[Want more inside stories on independent filmmakers and their trysts with crowdfunding? Check out Part I exploring Proposition for a Revolution’s journey, and stay tuned for Part III!]
After digging deeper into the history of crowdfunding in film with Shyam Benegal, and exploring director Navneet Prakash’s journey working on his racing documentary ‘Sons of Speed’, we decided to cut to the chase. As we continue exploring the relationship between crowdfunding and films, we go, this time, straight to the sources — collecting opinions from filmmakers who have crowdfunded for their films and thus, had their audiovisual dreams see the light of day because of it.
In Part II of this series, we look at the journey of The One Rupee Project, and speak to filmmaker Anamitra Roy to distil the essence of what it is about independent filmmaking and crowdfunding that make them such a natural fit. Roy’s film tackles something a little more abstract that what the average Indian viewer is used to — it’s a DIY docu-fiction that’s based on the indie film scene in India.
Describing it as a ‘a self-reflexive mockery of the whole journey, our struggle and the place of indie films in the map of motion picture entertainment in the country’, Anamitra explains that the film’s post-structural composition uses several layers of meanings to tell one story, in a non-linear manner.
Initially, Anamitra explains, the aim was to come up with something that’d make their voices reach a larger audience. “People were interested and talking about indie films as far as I remember, but no one was looking at the margins,” he says.
“Crowdfunding was always there if you look at things a little differently,” he says, when asked about how he decided to turn to the means for gathering funds. “When we were in college we used to raise funds for almost everything; from literary bulletins to hardcore political poster campaigns. Making a crowdfunded film was on our agenda since 2009.”

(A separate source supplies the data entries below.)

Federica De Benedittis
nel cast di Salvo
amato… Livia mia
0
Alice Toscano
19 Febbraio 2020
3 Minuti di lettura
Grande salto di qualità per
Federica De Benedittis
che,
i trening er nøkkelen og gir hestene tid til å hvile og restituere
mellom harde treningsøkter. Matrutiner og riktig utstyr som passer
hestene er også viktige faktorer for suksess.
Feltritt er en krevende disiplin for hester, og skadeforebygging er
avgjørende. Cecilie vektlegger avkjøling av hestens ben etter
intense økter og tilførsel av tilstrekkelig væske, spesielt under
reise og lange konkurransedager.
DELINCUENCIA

Hosted on Wishberry and Funduzz, their campaign started accepting contributions in February, 2012, with a blog launched in tandem. “We also had handouts being circulated with the details of the campaign for the contributors,” he explains. They managed to raise 215k offline and 85k online, finally, out of which at least 70k came from people they knew.
“The response was huge,” he recalls. “People gave us money to make something most of them would either find boring or too complicated to be understood. We tried to make an engaging film, not an entertaining one, and we did it.”
“We couldn’t manage gap funding for colour grading, ADR and folly, and sending it out to film festivals, but we did make the film. And that’s enough for us to consider it a success. Only a few people have watched it till date, and it was never released even though many articles online claim otherwise.”
The biggest stumbling block that crowdfunding is facing, in his opinion, is the ‘hypocrisy of the new Indian middle class’. Anamitra shares. “By middle class, I refer to people with a disposable salary. Everyone is a revolutionary on Facebook and Twitter, but when it comes to taking a step (this does not refer to signing a petition on change.org) or building up a community dedicated to a cause, what we are left with are mostly those pseudo-activists who are only out to prove a virtual point.”
As for 3 tips he’d give someone looking to start a crowdfunding campaign, Roy says, “Don’t get lost in the myth of the starving artist or else you’ll end up breaking the bank for real. Don’t believe in the hysteria named people’s art. That’s complete BS and art is a very personal thing. Thirdly, it’s all about the momentum. Be desperate enough to not lose it because this kind of a campaign might take a toll on your life.”
Anamitra isn’t sure he’d crowdfund again, but he knows that if he does, he’ll be outsourcing the whole process to someone else so he can concentrate on other aspects of filmmaking.